**Task goal:** A word-for-word copy of the data is what's wanted; pictures stay out of it.

Excerpts from a dataset

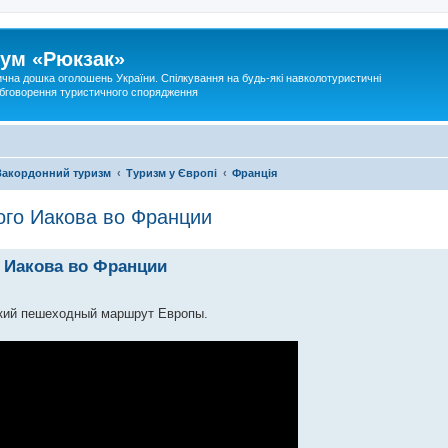
ум «Рюкзак»
ична дошка оголошень України. Спілкування на будь-які навколотуристичні
 обговорення туристичного спорядження
Закордонний туризм
Туризм у Європі
Франція
ого Иакова во Франции
 Иакова во Франции
ский пешеходный маршрут Европы.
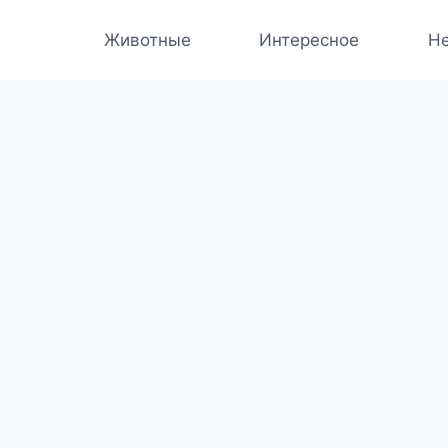
Животные
Интересное
Не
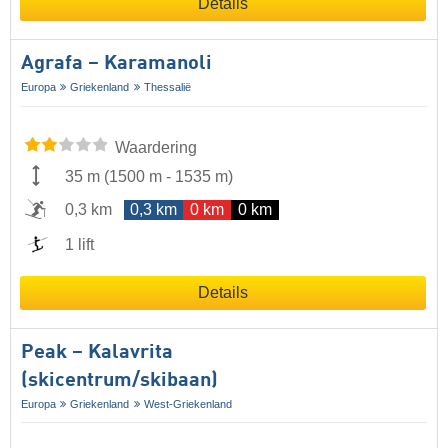
Details
Agrafa – Karamanoli
Europa
Griekenland
Thessalië
Waardering
35 m
(
1500 m
-
1535 m
)
0,3 km
0,3 km
0 km
0 km
1 lift
Details
Peak – Kalavrita
(skicentrum/skibaan)
Europa
Griekenland
West-Griekenland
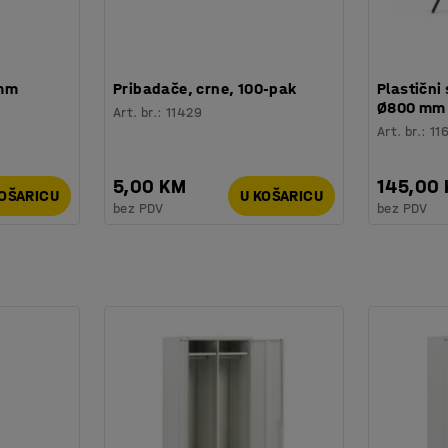
 mm
Pribadače, crne, 100-pak
Plastični 
Ø800 mm
Art. br.
:
11429
Art. br.
:
11
5,00 KM
145,00
KOŠARICU
U KOŠARICU
bez PDV
bez PDV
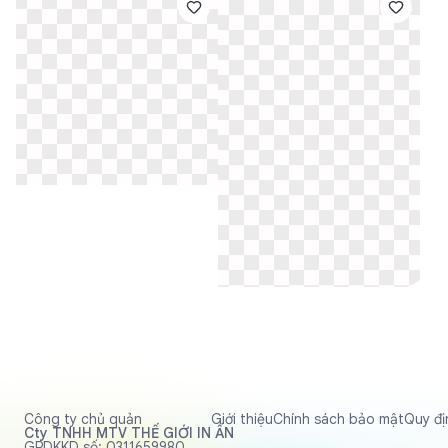
Công ty chủ quản
Giới thiệu
Chính sách bảo mật
Quy đị
Cty TNHH MTV THẾ GIỚI IN ẤN
GPDKKD số: 0311659980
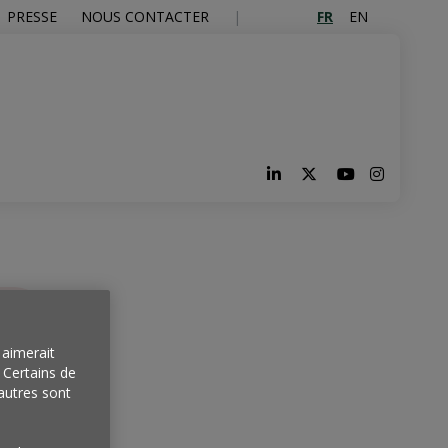
FR
EN
PRESSE
NOUS CONTACTER
aimerait
. Certains de
autres sont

**Answer:**
ум «Рюкзак»
ична дошка оголошень України. Спілкування на будь-які навколотуристичні
 обговорення туристичного спорядження
Закордонний туризм
Туризм у Європі
Франція
ого Иакова во Франции
 Иакова во Франции
ский пешеходный маршрут Европы.
Животные
Интересное
Не
Details
Agrafa – Karamanoli
Europa
Griekenland
Thessalië
Waardering
35 m
(
1500 m
-
1535 m
)
0,3 km
0,3 km
0 km
0 km
1 lift
Details
Peak – Kalavrita
(skicentrum/skibaan)
Europa
Griekenland
West-Griekenland
 mm
Pribadače, crne, 100-pak
Plastični 
Ø800 mm
Art. br.
:
11429
Art. br.
:
11
5,00 KM
145,00
KOŠARICU
U KOŠARICU
bez PDV
bez PDV
Công ty chủ quản
Giới thiệu
Chính sách bảo mật
Quy đị
Cty TNHH MTV THẾ GIỚI IN ẤN
GPDKKD số: 0311659980
FR
EN
PRESSE
NOUS CONTACTER
aimerait
. Certains de
autres sont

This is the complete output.